German sex workers curate art exhibition about their business
Published : 05 Apr 2026, 22:11
A history of sex work takes us from the dusty streets of ancient Athens to patronage at the Paris Opera centuries later. Head to Bonn for a story of sex work told by the women involved.
"I’m really very happy to see all these stories from sex workers brought together on such a major national stage," says sex worker Rori about a new show at a major gallery in Bonn.
She was among the sex workers who helped curate the exhibition at the Bundeskunsthalle, which gives visitors an inside look at an industry whose history is often told from an outsider's perspective.
A collective of sex workers engaged in research for the show that presents art, cultural history, and archival material.
The history of sex work can be traced from well before ancient times to the present day, and tells us much about a society's prevailing image of humanity, its values and where the power lay.

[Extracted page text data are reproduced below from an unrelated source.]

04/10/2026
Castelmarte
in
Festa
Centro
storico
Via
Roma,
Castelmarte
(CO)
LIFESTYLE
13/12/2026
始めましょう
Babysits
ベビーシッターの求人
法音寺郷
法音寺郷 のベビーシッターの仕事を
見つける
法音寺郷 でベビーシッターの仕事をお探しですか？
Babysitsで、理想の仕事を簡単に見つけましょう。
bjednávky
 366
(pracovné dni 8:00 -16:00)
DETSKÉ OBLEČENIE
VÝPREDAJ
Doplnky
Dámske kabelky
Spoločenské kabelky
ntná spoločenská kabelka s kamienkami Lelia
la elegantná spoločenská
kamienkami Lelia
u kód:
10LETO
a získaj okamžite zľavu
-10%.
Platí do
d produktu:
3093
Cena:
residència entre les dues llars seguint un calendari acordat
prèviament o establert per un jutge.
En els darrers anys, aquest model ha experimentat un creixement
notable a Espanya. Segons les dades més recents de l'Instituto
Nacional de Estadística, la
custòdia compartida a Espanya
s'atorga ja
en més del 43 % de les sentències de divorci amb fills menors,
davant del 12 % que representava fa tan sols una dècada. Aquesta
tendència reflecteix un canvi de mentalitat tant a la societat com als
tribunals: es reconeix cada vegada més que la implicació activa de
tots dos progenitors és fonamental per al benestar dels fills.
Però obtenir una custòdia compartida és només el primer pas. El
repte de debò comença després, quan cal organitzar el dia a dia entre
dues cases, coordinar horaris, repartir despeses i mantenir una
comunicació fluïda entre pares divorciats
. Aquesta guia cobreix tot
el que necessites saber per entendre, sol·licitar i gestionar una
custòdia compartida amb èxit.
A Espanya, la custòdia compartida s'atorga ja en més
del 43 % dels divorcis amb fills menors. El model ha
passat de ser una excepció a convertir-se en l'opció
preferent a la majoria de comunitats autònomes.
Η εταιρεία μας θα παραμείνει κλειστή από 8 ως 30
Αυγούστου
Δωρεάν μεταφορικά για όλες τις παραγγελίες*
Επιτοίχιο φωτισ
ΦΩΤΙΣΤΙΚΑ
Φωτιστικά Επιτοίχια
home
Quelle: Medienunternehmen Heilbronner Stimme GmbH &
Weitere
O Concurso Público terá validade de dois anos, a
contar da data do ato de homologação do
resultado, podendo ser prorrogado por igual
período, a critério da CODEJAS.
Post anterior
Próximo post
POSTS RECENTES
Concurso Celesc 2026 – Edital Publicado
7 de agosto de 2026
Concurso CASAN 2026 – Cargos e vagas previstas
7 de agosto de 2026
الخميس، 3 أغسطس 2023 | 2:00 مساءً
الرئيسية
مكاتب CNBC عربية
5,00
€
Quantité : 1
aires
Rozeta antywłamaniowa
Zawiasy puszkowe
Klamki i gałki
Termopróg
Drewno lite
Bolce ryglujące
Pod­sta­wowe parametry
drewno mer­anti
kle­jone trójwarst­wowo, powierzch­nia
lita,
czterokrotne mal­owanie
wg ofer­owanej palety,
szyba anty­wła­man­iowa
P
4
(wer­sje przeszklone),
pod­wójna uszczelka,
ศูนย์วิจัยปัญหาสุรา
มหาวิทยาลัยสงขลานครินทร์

Starting out from the dusty streets of ancient Athens, where prostitutes are said to have worn sandals that left a footprint bearing the inscription "Follow me," the show explores art, cultural history and socio-political issues.

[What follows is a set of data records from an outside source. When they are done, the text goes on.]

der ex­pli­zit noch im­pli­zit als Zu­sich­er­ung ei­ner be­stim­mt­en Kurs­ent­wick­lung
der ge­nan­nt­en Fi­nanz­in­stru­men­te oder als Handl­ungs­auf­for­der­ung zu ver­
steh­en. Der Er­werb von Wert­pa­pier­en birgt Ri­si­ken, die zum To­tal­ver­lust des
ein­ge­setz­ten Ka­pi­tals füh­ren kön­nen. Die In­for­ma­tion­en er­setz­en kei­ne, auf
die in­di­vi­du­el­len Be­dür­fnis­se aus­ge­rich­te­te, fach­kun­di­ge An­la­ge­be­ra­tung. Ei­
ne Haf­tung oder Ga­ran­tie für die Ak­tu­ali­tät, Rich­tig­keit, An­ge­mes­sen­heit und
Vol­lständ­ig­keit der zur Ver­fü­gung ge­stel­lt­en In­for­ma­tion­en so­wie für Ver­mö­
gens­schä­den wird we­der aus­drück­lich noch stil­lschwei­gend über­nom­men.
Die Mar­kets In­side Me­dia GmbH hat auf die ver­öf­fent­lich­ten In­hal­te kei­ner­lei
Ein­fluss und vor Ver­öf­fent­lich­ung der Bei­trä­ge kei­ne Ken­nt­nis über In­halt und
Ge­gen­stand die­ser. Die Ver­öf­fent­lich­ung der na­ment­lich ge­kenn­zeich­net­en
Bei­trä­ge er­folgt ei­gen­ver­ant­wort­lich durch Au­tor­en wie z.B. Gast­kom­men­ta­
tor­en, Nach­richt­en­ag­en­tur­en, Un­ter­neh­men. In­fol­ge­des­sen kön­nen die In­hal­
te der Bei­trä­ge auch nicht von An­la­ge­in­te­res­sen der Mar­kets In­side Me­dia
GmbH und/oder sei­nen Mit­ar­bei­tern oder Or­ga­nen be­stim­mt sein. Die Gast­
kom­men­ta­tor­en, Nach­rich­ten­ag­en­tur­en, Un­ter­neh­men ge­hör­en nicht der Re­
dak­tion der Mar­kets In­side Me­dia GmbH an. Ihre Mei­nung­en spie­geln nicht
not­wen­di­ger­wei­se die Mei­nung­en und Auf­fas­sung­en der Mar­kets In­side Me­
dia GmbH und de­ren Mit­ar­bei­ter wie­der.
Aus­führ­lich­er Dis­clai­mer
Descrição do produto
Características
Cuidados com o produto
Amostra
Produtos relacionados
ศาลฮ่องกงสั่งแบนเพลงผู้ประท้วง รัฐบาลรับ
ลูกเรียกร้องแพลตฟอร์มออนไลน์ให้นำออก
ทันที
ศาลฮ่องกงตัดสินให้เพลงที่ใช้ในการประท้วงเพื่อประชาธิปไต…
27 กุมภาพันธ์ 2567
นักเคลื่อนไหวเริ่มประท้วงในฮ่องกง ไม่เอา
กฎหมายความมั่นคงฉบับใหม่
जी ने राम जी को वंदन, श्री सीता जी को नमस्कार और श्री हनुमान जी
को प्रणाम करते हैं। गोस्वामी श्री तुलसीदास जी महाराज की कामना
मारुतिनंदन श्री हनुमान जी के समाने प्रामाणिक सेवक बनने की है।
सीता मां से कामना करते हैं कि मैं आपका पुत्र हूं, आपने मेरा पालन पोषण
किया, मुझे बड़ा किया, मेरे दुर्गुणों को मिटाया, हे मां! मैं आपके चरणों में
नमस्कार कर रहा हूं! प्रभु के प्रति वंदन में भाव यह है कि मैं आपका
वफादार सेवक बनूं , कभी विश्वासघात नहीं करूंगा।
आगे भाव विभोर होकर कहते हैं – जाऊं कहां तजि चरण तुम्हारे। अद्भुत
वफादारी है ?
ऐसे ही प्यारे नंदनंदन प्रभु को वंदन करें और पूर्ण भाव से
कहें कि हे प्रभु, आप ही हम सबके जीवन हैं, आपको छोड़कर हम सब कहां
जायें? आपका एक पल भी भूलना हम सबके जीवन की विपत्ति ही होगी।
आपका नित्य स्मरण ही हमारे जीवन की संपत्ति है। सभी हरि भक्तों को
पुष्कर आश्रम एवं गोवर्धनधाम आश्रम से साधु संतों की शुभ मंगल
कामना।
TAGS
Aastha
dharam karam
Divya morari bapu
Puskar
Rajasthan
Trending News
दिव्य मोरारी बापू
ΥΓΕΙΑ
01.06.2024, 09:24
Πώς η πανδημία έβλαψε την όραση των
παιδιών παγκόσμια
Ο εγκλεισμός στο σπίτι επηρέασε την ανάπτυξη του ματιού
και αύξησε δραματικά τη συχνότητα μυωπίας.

Art and eroticism were often closely intertwined. Later, in the 19th century, wealthy patrons of the Paris Opera reportedly expected "favours" in return for their patronage.
In the visual arts, prostitutes, courtesans and nude dancers long played primarily a motif role, at best perceived as muses - but here, we see the creative and artistic role that sex workers also play.
To tell a cultural history of sex work means entering a territory permeated by moralizing and highly political discourses.
Media and popular culture all too readily resort to one-dimensional stereotypes when portraying sex workers. But the term "sex work" focuses on the aspect of gainful employment and detaches it from a fixed identity.
Thanks to its creation together with sex workers, the exhibition offers historical and contemporary insights into sex work including perspectives on labour and human rights.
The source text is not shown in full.